Required work: Using the listing that follows, return every line with the word "sens".

--- Supplied material Enclosed Below ---

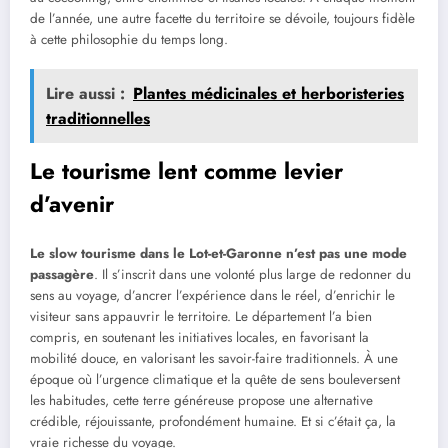
de l’année, une autre facette du territoire se dévoile, toujours fidèle
à cette philosophie du temps long.
Lire aussi :
Plantes médicinales et herboristeries
traditionnelles
Le tourisme lent comme levier
d’avenir
Le slow tourisme dans le Lot-et-Garonne n’est pas une mode
passagère
. Il s’inscrit dans une volonté plus large de redonner du
sens au voyage, d’ancrer l’expérience dans le réel, d’enrichir le
visiteur sans appauvrir le territoire. Le département l’a bien
compris, en soutenant les initiatives locales, en favorisant la
mobilité douce, en valorisant les savoir-faire traditionnels. À une
époque où l’urgence climatique et la quête de sens bouleversent
les habitudes, cette terre généreuse propose une alternative
crédible, réjouissante, profondément humaine. Et si c’était ça, la
vraie richesse du voyage.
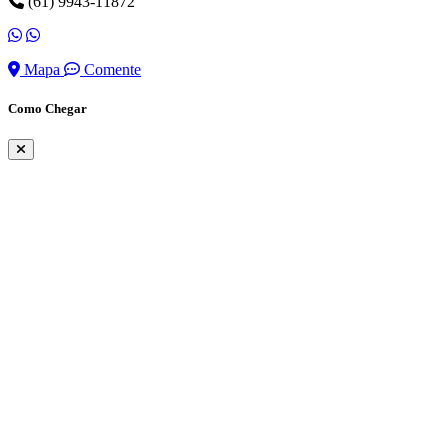
(61) 9943-11872
Mapa
Comente
Como Chegar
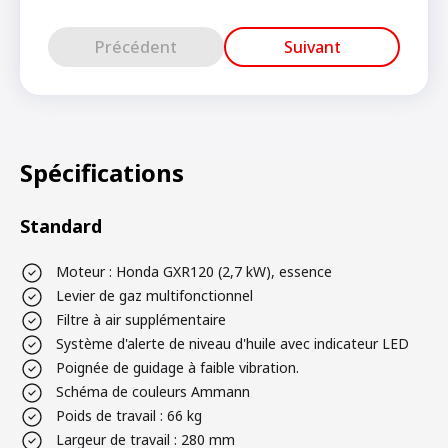
Précédent
Suivant
Spécifications
Standard
Moteur : Honda GXR120 (2,7 kW), essence
Levier de gaz multifonctionnel
Filtre à air supplémentaire
Système d'alerte de niveau d'huile avec indicateur LED
Poignée de guidage à faible vibration.
Schéma de couleurs Ammann
Poids de travail : 66 kg
Largeur de travail : 280 mm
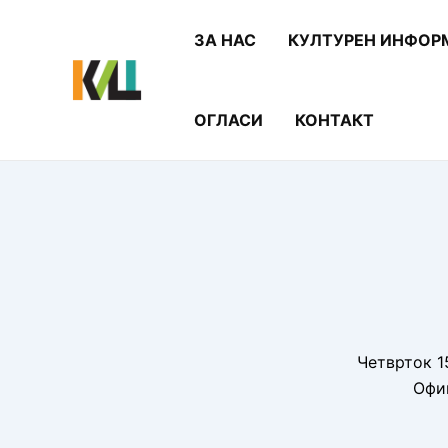
Skip
to
ЗА НАС
КУЛТУРЕН ИНФОР
content
ОГЛАСИ
КОНТАКТ
Четврток 15
Офи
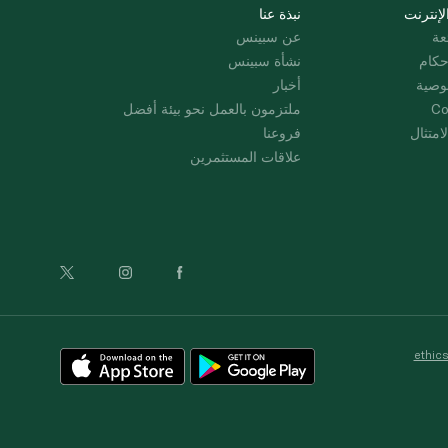
لإنترنت
نبذة عنا
عة
عن سبينس
حكام
نشأة سبينس
وصية
أخبار
Co
ملتزمون بالعمل نحو بيئة أفضل
امتثال
فروعنا
علاقات المستثمرين
ethic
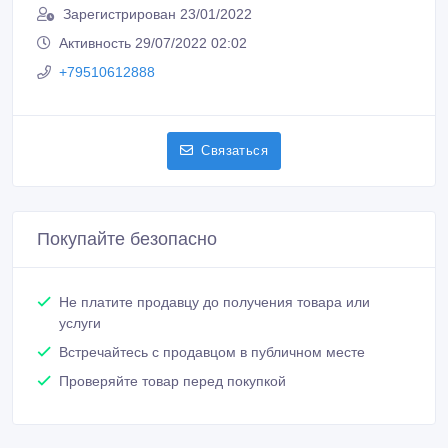
Зарегистрирован 23/01/2022
Активность 29/07/2022 02:02
+79510612888
Связаться
Покупайте безопасно
Не платите продавцу до получения товара или
услуги
Встречайтесь с продавцом в публичном месте
Проверяйте товар перед покупкой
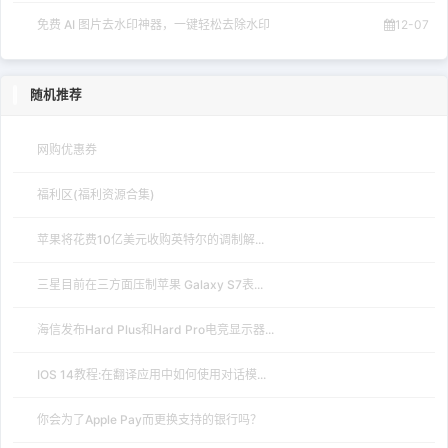
免费 AI 图片去水印神器，一键轻松去除水印
12-07
随机推荐
网购优惠券
福利区(福利资源合集)
苹果将花费10亿美元收购英特尔的调制解...
三星目前在三方面压制苹果 Galaxy S7表...
海信发布Hard Plus和Hard Pro电竞显示器...
IOS 14教程:在翻译应用中如何使用对话模...
你会为了Apple Pay而更换支持的银行吗？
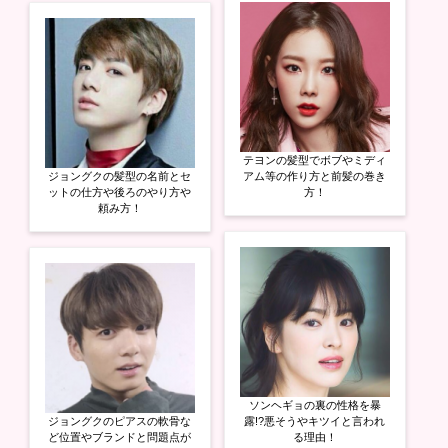
テヨンの髪型でボブやミディ
ジョングクの髪型の名前とセ
アム等の作り方と前髪の巻き
ットの仕方や後ろのやり方や
方！
頼み方！
ソンヘギョの裏の性格を暴
ジョングクのピアスの軟骨な
露!?悪そうやキツイと言われ
ど位置やブランドと問題点が
る理由！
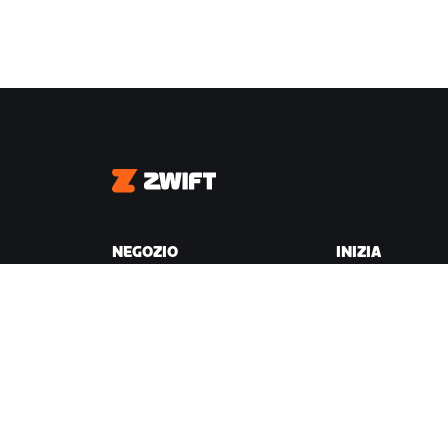
Zwift
NEGOZIO
INIZIA
Negozio Zwift
Perché Zwift
Ordini e fatturazione
Come funziona
Resi
Correre su Zwift
Domande frequenti sul
Negozio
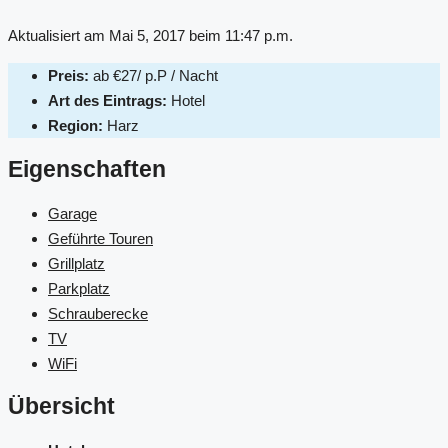
Aktualisiert am Mai 5, 2017 beim 11:47 p.m.
Preis:
ab
€27/ p.P / Nacht
Art des Eintrags:
Hotel
Region:
Harz
Eigenschaften
Garage
Geführte Touren
Grillplatz
Parkplatz
Schrauberecke
TV
WiFi
Übersicht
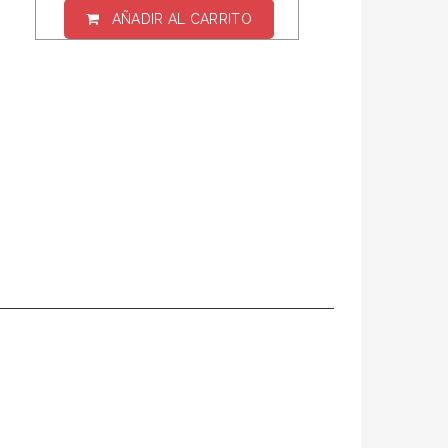
AÑADIR AL CARRITO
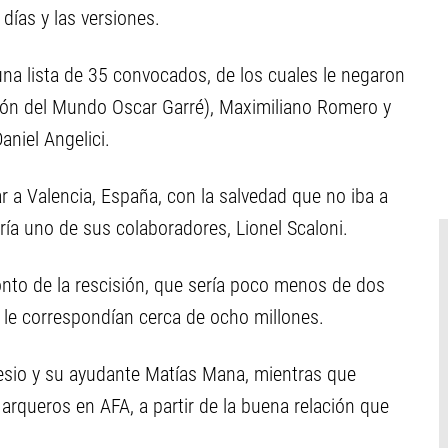
días y las versiones.
na lista de 35 convocados, de los cuales le negaron
peón del Mundo Oscar Garré), Maximiliano Romero y
aniel Angelici.
r a Valencia, España, con la salvedad que no iba a
aría uno de sus colaboradores, Lionel Scaloni.
nto de la rescisión, que sería poco menos de dos
 le correspondían cerca de ocho millones.
 Desio y su ayudante Matías Mana, mientras que
arqueros en AFA, a partir de la buena relación que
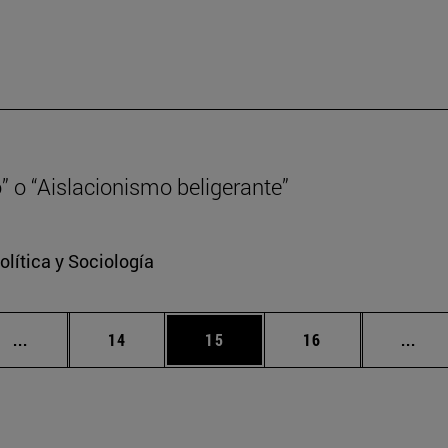
” o “Aislacionismo beligerante”
lítica y Sociología
Páginas intermedias Use TAB para desplazarse.
Página
Página
Página
Pági
...
14
15
16
...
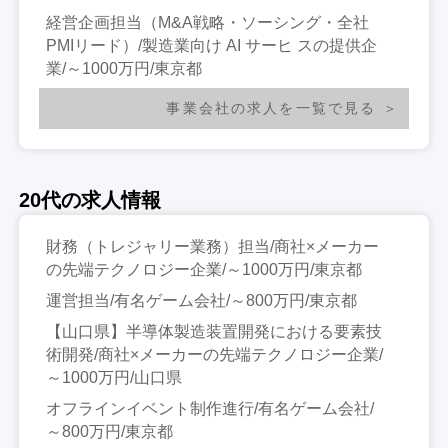
経営企画担当（M&A戦略・ソーシング・全社
PMIリード）/製造業向け AI サーヒ スの提供企
業/～1000万円/東京都
事業会社の求人を一覧で見る
20代の求人情報
財務（トレジャリー業務）担当/商社×メーカー
の先端テクノロジー企業/～1000万円/東京都
運営担当/有名ゲーム会社/～800万円/東京都
【山口県】半導体製造装置開発における要素技
術開発/商社×メーカーの先端テクノロジー企業/
～1000万円/山口県
オフラインイベント制作進行/有名ゲーム会社/
～800万円/東京都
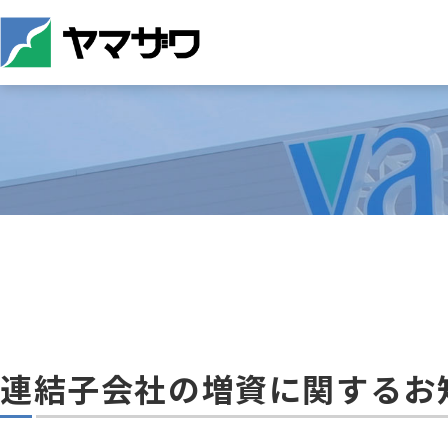
連結子会社の増資に関するお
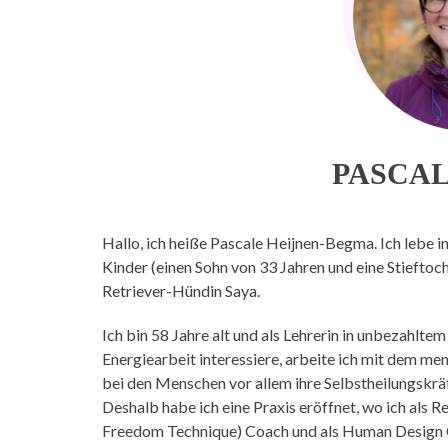
PASCA
Hallo, ich heiße Pascale Heijnen-Begma. Ich lebe i
Kinder (einen Sohn von 33 Jahren und eine Stieftoc
Retriever-Hündin Saya.
Ich bin 58 Jahre alt und als Lehrerin in unbezahlte
Energiearbeit interessiere, arbeite ich mit dem me
bei den Menschen vor allem ihre Selbstheilungskräft
Deshalb habe ich eine Praxis eröffnet, wo ich als 
Freedom Technique) Coach und als Human Design Co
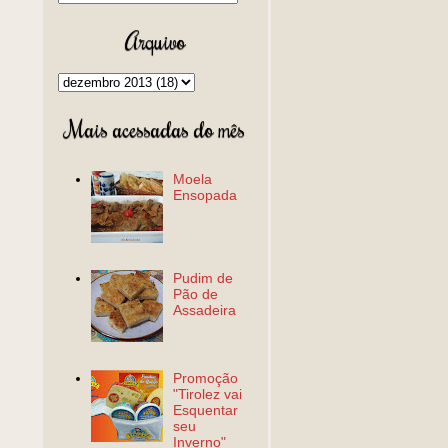
Arquivo
Mais acessadas do mês
Moela
Ensopada
Pudim de
Pão de
Assadeira
Promoção
"Tirolez vai
Esquentar
seu
Inverno"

--- End of Enclosed Supplied material ---

Solution for this task:
sens au voyage, d’ancrer l’expérience dans le réel, d’enrichir le
époque où l’urgence climatique et la quête de sens bouleversent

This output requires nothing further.